Look at it this way:
\(\displaystyle P(X\le 3)\) is the accumulation on \(\displaystyle (-\infty,3]\) which is \(\displaystyle F(3)\).

Thus \(\displaystyle P(0<X\le 3)\) is the accumulation on \(\displaystyle (-\infty,3]\setminus (-\infty, 0]\) which is \(\displaystyle F(3)-F(0)\).

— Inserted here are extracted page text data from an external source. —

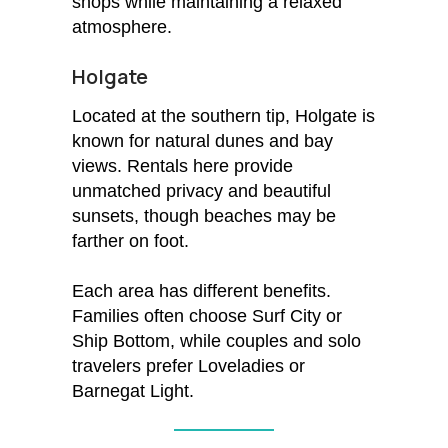
shops while maintaining a relaxed
atmosphere.
Holgate
Located at the southern tip, Holgate is
known for natural dunes and bay
views. Rentals here provide
unmatched privacy and beautiful
sunsets, though beaches may be
farther on foot.
Each area has different benefits.
Families often choose Surf City or
Ship Bottom, while couples and solo
travelers prefer Loveladies or
Barnegat Light.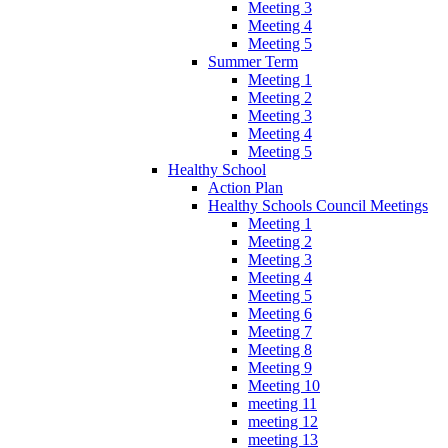
Meeting 3
Meeting 4
Meeting 5
Summer Term
Meeting 1
Meeting 2
Meeting 3
Meeting 4
Meeting 5
Healthy School
Action Plan
Healthy Schools Council Meetings
Meeting 1
Meeting 2
Meeting 3
Meeting 4
Meeting 5
Meeting 6
Meeting 7
Meeting 8
Meeting 9
Meeting 10
meeting 11
meeting 12
meeting 13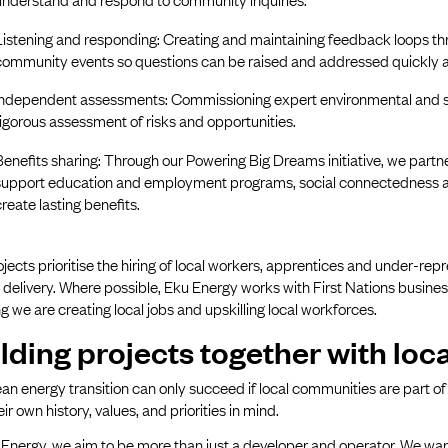
Listening and responding: Creating and maintaining feedback loops th
community events so questions can be raised and addressed quickly 
Independent assessments: Commissioning expert environmental and so
rigorous assessment of risks and opportunities.
Benefits sharing: Through our Powering Big Dreams initiative, we part
support education and employment programs, social connectedness and
create lasting benefits.
jects prioritise the hiring of local workers, apprentices and under-rep
 delivery. Where possible, Eku Energy works with First Nations busines
g we are creating local jobs and upskilling local workforces.
lding projects together with lo
an energy transition can only succeed if local communities are part of 
eir own history, values, and priorities in mind.
Energy, we aim to be more than just a developer and operator. We want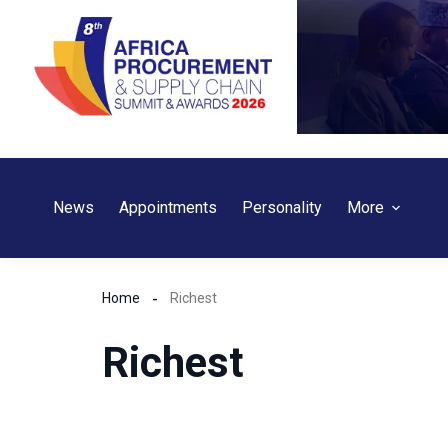
Skip
to
content
News
Appointments
Personality
More
Home
Richest
Richest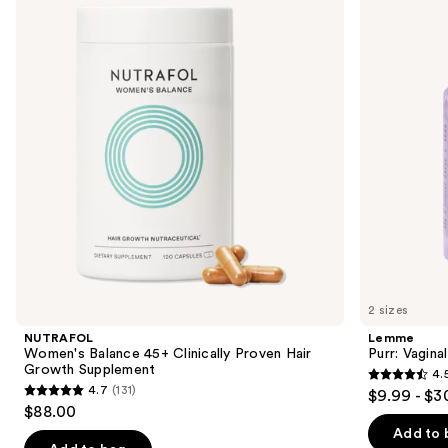
and
45+
Health
Clinically
Gummies
next
Proven
buttons
Hair
Growth
to
Supplement
navigate
the
slides
of
the
We
think
you'll
like
2 sizes
Product
NUTRAFOL
Lemme
Carousel
Women's Balance 45+ Clinically Proven Hair
Purr: Vagin
Growth Supplement
4.
4.5
4.7
(131)
$9.99 - $3
4.7
out
$88.00
out
of
Add to 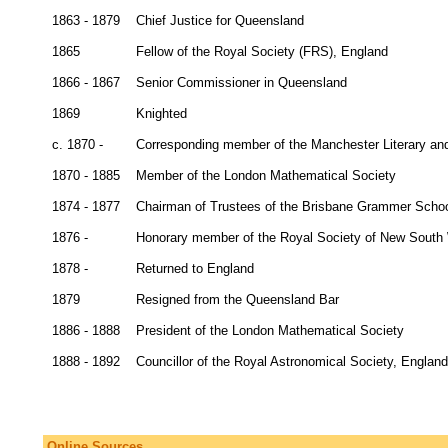
1863 - 1879
Chief Justice for Queensland
1865
Fellow of the Royal Society (FRS), England
1866 - 1867
Senior Commissioner in Queensland
1869
Knighted
c. 1870 -
Corresponding member of the Manchester Literary and
1870 - 1885
Member of the London Mathematical Society
1874 - 1877
Chairman of Trustees of the Brisbane Grammer Scho
1876 -
Honorary member of the Royal Society of New South
1878 -
Returned to England
1879
Resigned from the Queensland Bar
1886 - 1888
President of the London Mathematical Society
1888 - 1892
Councillor of the Royal Astronomical Society, England
Online Sources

Think in terms of complements.

So \(\displaystyle P(0<X< 3)\) is the accumulation on \(\displaystyle (-\infty,3)\setminus (-\infty,0]\) which is \(\displaystyle F(3-)-F(0)\)

\(\displaystyle \begin{array}{*{20}{c}} {1.}&{P(X \leqslant a) = F(a)} \\ {2.}&{P(X < a) = F(a^- )} \\ {3.}&{P(a < X \leqslant b) = F(b) - F(a)} \\ {4.}&{P(X = a) = F(a) - F(a^- )} \\ {5.}&{P(a < X < b) = F(b^- ) - F(a)} \\ {6.}&{P(a \leqslant X \leqslant b) = F(b) - F(a^- )} \\ {7.}&{P(a \leqslant X < b) = F(b^- ) - F(a^- )} \\ {8.}&{P(a < X) = 1 - F(a)} \\ {9.}&{P(a \leqslant X) = 1 - F(a^- )} \end{array}\)

 

[mathmari]

Thank you very much!!!!!!!!!!!!!!!!!!!!!!!!!!!!!!!!!!!!!!!!